Drogue, Covid-19, travailleurs migrants : quelles motivations chinoises ?
La diplomatie chinoise n’a pas encore répondu aux questions posées des autorités birmanes après leur découverte du mur. Difficile de conclure encore sur l’ambition finale du projet. La presse officielle chinoise qualifie cette barrière de « mur pour la sécurité » (安全墙), érigé en « coopération avec la Birmanie » pour lutter contre le Covid-19. La ville chinoise de Ruili sur la frontière birmane a en effet été mise en quarantaine stricte en septembre suite à l’importation du virus depuis la Birmanie. Alors que le Covid-19 semble largement sous contrôle en Chine, le pays d’Aung San Suu Kyi depuis août dernier n’a pas réussi à endiguer les nouvelles contaminations et comptait 128 772 cas ce vendredi 8 janvier. Les craintes chinoises d’une infiltration du virus via la frontière birmane évoquent déjà une longue histoire de transmission du virus du sida depuis la Birmanie vers la Chine depuis les années 1980.
Difficile pourtant de croire que ce projet qui s’étalerait sur 3 ans et a nécessité une sérieuse préparation ne serait motivé que par le Covid-19. Les slogans accrochés le long de la barrière soulignent deux objectifs : « Luttons contre les sorties illégales du territoire, prévenons l’importation étrangère du virus ». * Beaucoup des journalistes occidentaux, à commencer par la rédaction de Radio Free Asia ont décrit le mur comme une prison pour retenir les dissidents chinois tentés par la fuite vers le Sud-Ouest.

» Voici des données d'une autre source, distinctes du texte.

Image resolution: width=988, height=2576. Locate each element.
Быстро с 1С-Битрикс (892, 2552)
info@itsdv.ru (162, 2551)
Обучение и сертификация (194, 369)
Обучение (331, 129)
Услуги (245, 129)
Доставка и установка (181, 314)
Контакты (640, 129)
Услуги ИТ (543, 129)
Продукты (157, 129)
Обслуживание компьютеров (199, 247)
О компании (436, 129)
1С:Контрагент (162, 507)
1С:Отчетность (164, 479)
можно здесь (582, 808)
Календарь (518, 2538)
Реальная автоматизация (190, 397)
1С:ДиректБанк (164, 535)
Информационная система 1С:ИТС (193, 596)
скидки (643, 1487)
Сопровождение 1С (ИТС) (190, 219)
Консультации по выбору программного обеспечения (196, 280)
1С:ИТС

Si cette théorie peut évoquer la place du Yunnan comme l’échappée des exilés chinois à l’instar du dernier prétendant Ming (Zhu Youlang, 朱由榔) ou des nationalistes du Kuomintang, la Chine a depuis renforcé son contrôle sur les frontières birmanes en soutenant les puissants groupes armés autonomes Wa, Kokang, Ta’Ang et Kachin. Dans ces enclaves frontalières se dressent de somptueux casinos, des marchés où s’échangent pangolins, tigres, prostitués, opium et méthamphétamine.
La production de méthamphétamine en Birmanie à destination des marchés thaïlandais, chinois ou australiens est en constante progression, la plus grosse saisie de l’histoire ayant été enregistrée à la frontière sino-birmane en mai dernier. Le premier janvier, le Quotidien du Peuple a annoncé une saisie totale de 1,5 tonne de drogue et l’arrestation de 158 trafiquants pour la seule année 2020. La construction du mur reflète potentiellement une nouvelle volonté chinoise de se saisir du problème des narcotrafics sur ses frontières. Cependant, ces flux de narcotrafics sont intimement liés à l’économie des groupes armés sur la frontière birmane. Ces mêmes enclaves contrôlées par des groupes autonomes sont utiles à Pékin pour faire pression sur le gouvernement birman lorsque ce dernier rechigne à faire avancer les nombreux projets chinois d’envergure prévus en Birmanie. La Chine est largement suspectée d’armer leurs combattants, fournissant du matériel haut de gamme jusqu’à des hélicoptères et des lanceurs de missiles.
Un mur pour contrôler l’intérieur
Selon les autorités birmanes de la région du Kokang, le mur viserait à prévenir les citoyens chinois de se rendre illégalement en Birmanie.
Le mur pourrait permettre à la Chine de mieux contrôler les flux de ses citoyens vers la Birmanie. Loin des exilés politiques, l’intérêt serait surtout de contrôler les casinos et centres de trafics florissants sur les frontières qui attirent les travailleurs et citoyens chinois. Si les joueurs des casinos sont certainement visés, les travailleurs migrants chinois attirés par la Birmanie se sentent être les premières victimes du mur. Les casinos existent sur la frontière sino-birmane depuis les années 2000. Mais le développement des réseaux numériques entretient une nouvelle économie des casinos en ligne souvent liée à des pratiques frauduleuses. Ces installations situées du côté birman de la frontière réclament des travailleurs éduqués et sinophones. Les offres diffusées sur Wechat sont alléchantes pour les travailleurs des provinces du Yunnan et du Guangxi, parmi les plus pauvres de Chine. Le gigantesque complexe de casinos de Shwe KoKo destinés au marché chinois a ainsi fait la une des journaux birmans en 2020, avant d’être condamné par l’ambassade de Chine en Birmanie. Des centaines d’annonces de recrutement circulaient sur les réseaux sociaux chinois attirant des travailleurs du Yunnan et d’ailleurs, en pleine pandémie de Covid-19. Selon une source proche du dossier, beaucoup des migrants chinois illégaux en Birmanie auraient été testés positifs à leur retour en Chine depuis les enclaves de Wa ou de Mong La. Le mur érigé semble bel et bien motivé par la problématique de contrôle du pouvoir chinois sur ses propres citoyens. Il s’agit pour Pékin de contrôler ses citoyens émigrés, une dynamique déjà à l’œuvre dans les universités étrangères et les entreprises multinationales, où depuis l’accession au pouvoir de Xi Jinping, le PCC a renouvelé sa surveillance sur les Chinois émigrés.
« Au final, ce mur blessera plus la Chine que la Birmanie »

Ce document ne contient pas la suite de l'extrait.